→ THE PROBLEM
Once you find the line with "médias sociaux et" in the data that follows, repeat it and every line after it exactly, through the line with "publicité et d'analyse, qui".

→ INFORMATION GIVEN
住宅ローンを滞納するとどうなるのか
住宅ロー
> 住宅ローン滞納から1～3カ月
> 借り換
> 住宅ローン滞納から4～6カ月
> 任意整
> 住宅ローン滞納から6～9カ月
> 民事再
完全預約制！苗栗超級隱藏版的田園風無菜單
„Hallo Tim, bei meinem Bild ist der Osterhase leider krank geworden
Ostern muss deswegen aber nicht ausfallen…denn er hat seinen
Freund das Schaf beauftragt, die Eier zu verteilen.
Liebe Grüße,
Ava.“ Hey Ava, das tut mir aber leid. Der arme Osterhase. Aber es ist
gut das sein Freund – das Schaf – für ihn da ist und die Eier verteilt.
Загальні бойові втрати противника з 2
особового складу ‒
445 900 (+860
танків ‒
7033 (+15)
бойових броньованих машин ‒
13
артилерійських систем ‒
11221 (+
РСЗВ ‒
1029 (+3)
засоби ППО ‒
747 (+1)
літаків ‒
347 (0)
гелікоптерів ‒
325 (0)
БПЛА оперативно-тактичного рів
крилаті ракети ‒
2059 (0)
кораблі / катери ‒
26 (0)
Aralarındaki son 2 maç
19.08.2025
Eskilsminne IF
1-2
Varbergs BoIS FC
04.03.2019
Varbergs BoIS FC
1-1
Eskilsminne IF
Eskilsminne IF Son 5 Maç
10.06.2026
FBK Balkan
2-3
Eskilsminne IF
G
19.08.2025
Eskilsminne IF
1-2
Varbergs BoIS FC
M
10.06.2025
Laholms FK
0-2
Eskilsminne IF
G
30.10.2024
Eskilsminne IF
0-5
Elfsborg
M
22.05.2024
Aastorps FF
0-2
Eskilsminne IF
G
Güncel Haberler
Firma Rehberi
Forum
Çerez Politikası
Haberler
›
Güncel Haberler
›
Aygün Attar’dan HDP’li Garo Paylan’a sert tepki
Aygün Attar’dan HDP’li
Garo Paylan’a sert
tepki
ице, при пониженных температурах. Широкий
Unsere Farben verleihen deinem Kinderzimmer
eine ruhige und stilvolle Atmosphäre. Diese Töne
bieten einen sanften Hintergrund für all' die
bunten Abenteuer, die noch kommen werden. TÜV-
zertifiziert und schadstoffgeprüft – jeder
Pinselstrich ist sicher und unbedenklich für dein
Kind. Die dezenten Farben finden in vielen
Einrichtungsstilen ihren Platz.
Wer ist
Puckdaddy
--
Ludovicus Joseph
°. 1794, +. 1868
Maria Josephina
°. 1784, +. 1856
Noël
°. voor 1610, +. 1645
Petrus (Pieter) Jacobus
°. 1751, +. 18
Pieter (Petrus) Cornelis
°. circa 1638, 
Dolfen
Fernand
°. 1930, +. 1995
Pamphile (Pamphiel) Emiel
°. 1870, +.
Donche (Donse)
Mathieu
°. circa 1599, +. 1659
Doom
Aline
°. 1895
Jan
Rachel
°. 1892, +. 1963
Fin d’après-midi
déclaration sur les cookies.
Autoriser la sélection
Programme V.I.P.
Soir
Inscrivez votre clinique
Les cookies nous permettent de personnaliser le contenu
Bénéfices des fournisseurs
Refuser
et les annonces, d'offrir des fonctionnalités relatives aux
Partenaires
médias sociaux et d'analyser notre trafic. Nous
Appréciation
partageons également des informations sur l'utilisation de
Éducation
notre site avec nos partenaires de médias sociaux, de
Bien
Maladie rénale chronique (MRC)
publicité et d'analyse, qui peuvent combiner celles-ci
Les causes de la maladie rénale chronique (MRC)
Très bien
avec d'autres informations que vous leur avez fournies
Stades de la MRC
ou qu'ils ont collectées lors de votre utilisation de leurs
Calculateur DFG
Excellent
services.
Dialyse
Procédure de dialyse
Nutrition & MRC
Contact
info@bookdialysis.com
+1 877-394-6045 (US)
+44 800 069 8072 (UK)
* * *
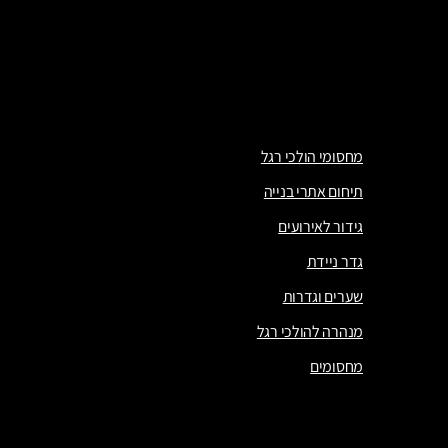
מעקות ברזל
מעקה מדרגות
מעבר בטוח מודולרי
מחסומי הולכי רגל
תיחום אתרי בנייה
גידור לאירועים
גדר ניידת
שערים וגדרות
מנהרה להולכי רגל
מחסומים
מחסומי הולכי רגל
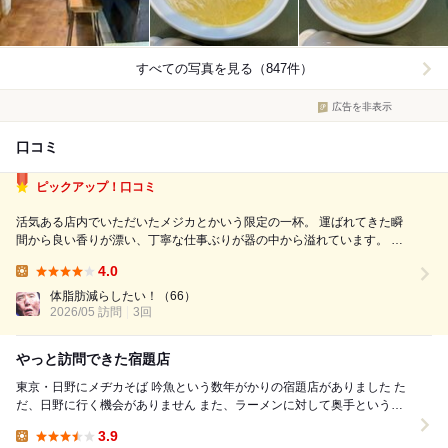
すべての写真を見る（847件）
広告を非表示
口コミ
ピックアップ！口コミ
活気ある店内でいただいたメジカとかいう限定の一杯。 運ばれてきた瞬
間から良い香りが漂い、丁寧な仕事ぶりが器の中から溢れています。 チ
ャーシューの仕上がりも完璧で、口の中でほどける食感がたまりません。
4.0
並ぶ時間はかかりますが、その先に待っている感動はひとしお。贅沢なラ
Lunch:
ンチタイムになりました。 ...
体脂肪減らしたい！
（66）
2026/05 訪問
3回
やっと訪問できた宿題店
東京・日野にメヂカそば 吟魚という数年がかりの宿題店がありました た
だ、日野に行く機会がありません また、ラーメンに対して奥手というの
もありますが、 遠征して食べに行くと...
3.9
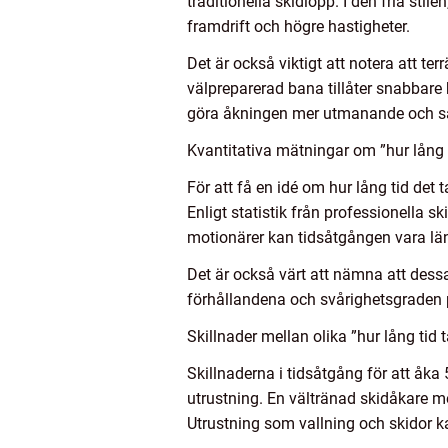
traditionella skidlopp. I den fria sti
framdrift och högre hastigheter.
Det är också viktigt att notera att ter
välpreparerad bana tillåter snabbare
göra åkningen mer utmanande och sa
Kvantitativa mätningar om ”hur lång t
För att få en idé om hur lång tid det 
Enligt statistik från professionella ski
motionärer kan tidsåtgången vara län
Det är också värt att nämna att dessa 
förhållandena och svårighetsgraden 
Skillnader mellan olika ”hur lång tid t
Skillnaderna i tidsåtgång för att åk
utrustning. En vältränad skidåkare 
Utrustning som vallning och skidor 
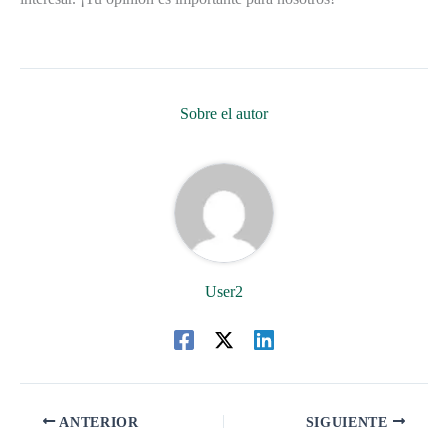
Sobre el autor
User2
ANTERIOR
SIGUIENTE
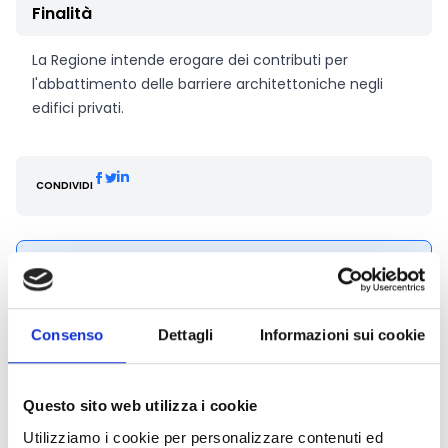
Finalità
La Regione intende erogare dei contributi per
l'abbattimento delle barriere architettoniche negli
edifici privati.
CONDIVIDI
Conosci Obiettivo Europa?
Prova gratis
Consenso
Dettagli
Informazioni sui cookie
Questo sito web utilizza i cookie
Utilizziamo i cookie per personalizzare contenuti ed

→ WRITTEN RESPONSE
médias sociaux et d'analyser notre trafic. Nous
Appréciation
partageons également des informations sur l'utilisation de
Éducation
notre site avec nos partenaires de médias sociaux, de
Bien
Maladie rénale chronique (MRC)
publicité et d'analyse, qui peuvent combiner celles-ci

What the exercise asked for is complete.